# 69 GTO - Slow and Steady Restoration



## mnfirefighter (May 6, 2018)

Just got a 69 GTO Judge clone. Car looks good from 20 feet away but when you get up close a car person will be able to point out everything that I see and know too Love my car though. I drive it daily to work and don't have to worry about it since it isn't in pristine condition. I also have a 1966 Oldsmobile Toronado I am restoring/driving, remodeling my house, Ford F1 to Ranger frame swap with a 2.3 Turbo and have a baby on the way. Hence the name of my thread "Slow and Steady Restoration". This won't be a frame off restoration or anything like that. I will just replace parts as I can and fix stuff as I go. I plan on doing some big projects during winters throughout the next few years as the kid/kids get a little older. I would like to do a few engine mods, then interior restoration, then suspension and drivetrain and lastly exterior. 

I love making long build threads so here we go. 

Got my 69 a month or two ago. Drove it for a few days and broke the threaded stud for the Z bar that is part of the clutch assembly / system. The threaded stud sheered off flush with the engine block. One of the threaded studs go into the frame and the other one goes into the engine block. Luckily it just came up. It wasn't rusted in place or anything. I just order replacement side mirrors last night since the ones I have are not correct. I have the remote mirror spot in the drivers side door panel and it is just a standard mirror on it. I am awaiting the correct replacement. 

My armrest on the drivers side was more or less falling off on the car. The holes were stripped out and the previous owner decided to make new holes to hold it in place. Well those stripped out and the door panel was swiss cheese. I could think of two easy approaches. One would be to weld the holes shut and use the OEM self tapping armrest base screws to make new holes but I didn't want to try to self tap through a weld. I decided to find a washer to weld in place and then I would be able to thread into that. A 3/16" washer worked fine. Welded them in place and it worked really good. The previous owner was also using the interior door handle / release to pull the door shut since you couldn't use the armrest to pull the door shut and made a crack in the door. I put a few welds across that too. 

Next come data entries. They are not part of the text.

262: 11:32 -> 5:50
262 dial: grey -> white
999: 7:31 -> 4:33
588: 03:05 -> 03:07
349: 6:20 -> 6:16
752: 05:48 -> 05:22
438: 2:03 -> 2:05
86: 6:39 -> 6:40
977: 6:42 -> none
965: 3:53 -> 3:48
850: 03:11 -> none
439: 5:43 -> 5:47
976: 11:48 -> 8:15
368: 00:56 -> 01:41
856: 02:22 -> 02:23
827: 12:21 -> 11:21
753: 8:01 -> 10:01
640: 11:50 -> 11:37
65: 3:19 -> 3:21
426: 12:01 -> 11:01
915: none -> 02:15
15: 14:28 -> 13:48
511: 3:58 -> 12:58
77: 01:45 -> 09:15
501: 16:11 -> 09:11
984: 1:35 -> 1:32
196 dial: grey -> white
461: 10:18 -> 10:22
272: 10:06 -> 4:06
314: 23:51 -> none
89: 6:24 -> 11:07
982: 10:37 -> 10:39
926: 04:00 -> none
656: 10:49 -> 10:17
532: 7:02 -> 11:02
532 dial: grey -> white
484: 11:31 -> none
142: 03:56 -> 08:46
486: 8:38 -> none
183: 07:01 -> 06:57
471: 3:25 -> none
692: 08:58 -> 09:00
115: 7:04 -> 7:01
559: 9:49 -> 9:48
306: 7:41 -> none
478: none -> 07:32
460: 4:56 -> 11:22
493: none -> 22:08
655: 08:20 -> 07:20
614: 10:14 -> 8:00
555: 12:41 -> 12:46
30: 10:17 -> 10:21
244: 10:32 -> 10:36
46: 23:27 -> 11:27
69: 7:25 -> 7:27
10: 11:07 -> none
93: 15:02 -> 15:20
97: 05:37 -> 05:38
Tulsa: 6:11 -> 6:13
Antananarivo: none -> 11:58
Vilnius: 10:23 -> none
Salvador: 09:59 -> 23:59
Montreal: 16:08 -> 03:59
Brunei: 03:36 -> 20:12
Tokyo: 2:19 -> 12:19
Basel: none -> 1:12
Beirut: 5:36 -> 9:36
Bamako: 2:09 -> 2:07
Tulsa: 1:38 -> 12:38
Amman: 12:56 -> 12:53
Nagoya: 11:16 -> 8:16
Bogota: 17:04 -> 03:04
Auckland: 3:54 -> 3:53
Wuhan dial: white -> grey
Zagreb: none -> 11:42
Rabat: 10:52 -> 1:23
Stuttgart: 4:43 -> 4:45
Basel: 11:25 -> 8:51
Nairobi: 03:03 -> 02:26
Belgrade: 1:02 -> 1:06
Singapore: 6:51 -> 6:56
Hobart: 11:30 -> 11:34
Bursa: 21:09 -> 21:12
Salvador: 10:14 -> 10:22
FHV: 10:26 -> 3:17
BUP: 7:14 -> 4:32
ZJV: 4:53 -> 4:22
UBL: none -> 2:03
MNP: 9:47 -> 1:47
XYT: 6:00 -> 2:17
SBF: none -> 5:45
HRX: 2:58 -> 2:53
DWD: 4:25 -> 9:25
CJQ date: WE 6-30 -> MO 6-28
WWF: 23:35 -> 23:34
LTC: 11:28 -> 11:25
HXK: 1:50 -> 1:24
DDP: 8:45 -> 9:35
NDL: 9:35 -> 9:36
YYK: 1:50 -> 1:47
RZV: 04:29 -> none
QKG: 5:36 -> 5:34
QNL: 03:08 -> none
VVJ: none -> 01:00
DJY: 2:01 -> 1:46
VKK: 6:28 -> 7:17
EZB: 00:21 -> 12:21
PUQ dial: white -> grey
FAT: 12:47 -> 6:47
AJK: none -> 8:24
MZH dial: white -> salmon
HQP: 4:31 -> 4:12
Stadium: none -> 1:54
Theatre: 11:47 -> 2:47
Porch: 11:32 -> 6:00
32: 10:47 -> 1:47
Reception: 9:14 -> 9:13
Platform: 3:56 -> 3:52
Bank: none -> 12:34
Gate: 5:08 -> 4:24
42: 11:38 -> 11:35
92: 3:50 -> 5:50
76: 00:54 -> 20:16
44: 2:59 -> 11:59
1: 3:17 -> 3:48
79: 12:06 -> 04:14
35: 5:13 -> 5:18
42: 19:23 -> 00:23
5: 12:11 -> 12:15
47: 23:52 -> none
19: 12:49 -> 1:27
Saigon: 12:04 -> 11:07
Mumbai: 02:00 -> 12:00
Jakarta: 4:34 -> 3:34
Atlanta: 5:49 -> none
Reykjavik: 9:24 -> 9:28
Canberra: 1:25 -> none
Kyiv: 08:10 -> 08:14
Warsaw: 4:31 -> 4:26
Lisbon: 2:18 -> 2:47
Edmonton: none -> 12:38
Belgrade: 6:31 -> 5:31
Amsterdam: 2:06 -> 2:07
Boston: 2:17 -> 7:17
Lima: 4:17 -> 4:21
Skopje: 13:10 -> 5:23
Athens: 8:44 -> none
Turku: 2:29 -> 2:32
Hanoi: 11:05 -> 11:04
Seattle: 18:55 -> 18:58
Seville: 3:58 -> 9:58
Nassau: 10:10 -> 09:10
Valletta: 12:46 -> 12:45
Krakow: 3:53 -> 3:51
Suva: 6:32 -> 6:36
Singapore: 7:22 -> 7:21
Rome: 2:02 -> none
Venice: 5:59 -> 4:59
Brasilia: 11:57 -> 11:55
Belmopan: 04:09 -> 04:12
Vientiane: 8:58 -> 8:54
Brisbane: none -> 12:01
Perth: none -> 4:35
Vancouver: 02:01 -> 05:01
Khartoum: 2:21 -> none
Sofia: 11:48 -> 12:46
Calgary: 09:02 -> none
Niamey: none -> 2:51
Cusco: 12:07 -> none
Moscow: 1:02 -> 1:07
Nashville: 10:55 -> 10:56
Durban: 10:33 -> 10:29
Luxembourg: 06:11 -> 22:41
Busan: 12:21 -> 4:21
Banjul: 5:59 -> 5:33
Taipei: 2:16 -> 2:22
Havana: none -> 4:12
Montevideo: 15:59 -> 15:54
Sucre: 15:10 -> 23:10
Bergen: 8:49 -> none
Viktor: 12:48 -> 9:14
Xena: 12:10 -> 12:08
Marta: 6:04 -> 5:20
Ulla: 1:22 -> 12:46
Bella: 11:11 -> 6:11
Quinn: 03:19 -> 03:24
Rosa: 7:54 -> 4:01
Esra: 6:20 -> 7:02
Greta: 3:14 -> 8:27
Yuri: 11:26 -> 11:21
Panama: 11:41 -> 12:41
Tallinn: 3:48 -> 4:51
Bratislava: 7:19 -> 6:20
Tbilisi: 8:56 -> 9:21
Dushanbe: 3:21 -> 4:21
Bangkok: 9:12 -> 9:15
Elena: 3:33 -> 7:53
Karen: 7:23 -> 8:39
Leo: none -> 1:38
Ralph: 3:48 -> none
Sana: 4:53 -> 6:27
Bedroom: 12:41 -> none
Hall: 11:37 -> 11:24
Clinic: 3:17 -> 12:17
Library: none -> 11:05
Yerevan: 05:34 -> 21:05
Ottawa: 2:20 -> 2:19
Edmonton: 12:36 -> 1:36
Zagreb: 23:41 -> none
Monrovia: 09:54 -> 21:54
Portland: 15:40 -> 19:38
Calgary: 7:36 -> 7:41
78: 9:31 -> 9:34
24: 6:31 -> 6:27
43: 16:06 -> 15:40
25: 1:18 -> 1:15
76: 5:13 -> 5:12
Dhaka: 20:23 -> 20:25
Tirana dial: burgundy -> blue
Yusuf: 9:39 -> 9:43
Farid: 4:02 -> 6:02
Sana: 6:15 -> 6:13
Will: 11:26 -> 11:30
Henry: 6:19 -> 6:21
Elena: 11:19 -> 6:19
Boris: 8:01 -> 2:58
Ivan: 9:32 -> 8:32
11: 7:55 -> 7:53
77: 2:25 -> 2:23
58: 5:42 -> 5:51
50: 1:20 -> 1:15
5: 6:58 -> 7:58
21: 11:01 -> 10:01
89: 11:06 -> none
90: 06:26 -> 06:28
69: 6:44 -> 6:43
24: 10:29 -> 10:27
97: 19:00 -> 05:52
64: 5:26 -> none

The previous owner put large wheels on it and didn't address the suspension so I bottom out sometimes. They also cut the inside of the rear wheel well as to not scrap the sidewalls of the real tires/wheels. Whoever painted the GTO for the judge clone had some serious paint runs. There is some rust in the bottom of both fenders. The previous owner must have ran into a few cars or something to mess up the front nose and fender. The inside dash and center console is cracked and so on. There is a long road ahead of me for this car but it is fun to drive. My wife and I have to alternate between the 66 Toronado (our cruiser) and the GTO (the fun 4 speed).


----------



## mnfirefighter (May 6, 2018)

Here are some of the pictures. I couldn't get some of them to rotate properly.


----------



## Cafr119 (Dec 9, 2017)

As much as I love Pontiac GTOs and would love to own a original “Judge” I’m not one for one that has been cloned or for any other muscle car clones like the ever popular Chevelle SS is a popular car that has been cloned a lot. With that said, it does look good in the pics, other than the damage, look forward to seeing your progress on your “ Slow and Steady restoration, and I noticed your a Firefighter, Thank you for your service in the First Responder field, as I’m a retired Firefighter/MFR.


----------



## mnfirefighter (May 6, 2018)

Did PHS on this car. It was originally gold on gold, with the 400 and 4 speed. Sold to a dealer in Kentucky. I can see that someone painted the exterior red on top of the original gold. Then the orange from the Judge clone on top of the red. I was taking apart the interior and can see where someone painted the head liner and other interior components. They did black on top of the gold. I can't imagine everything being gold.


----------



## mnfirefighter (May 6, 2018)

Cafr119, Thank you for your service as well. I live in a small town and we got a good group of guys volunteering on the department.


----------



## 1966tempest (Jul 14, 2015)

I would rather look at your GTO clone than a lemans anyday...


----------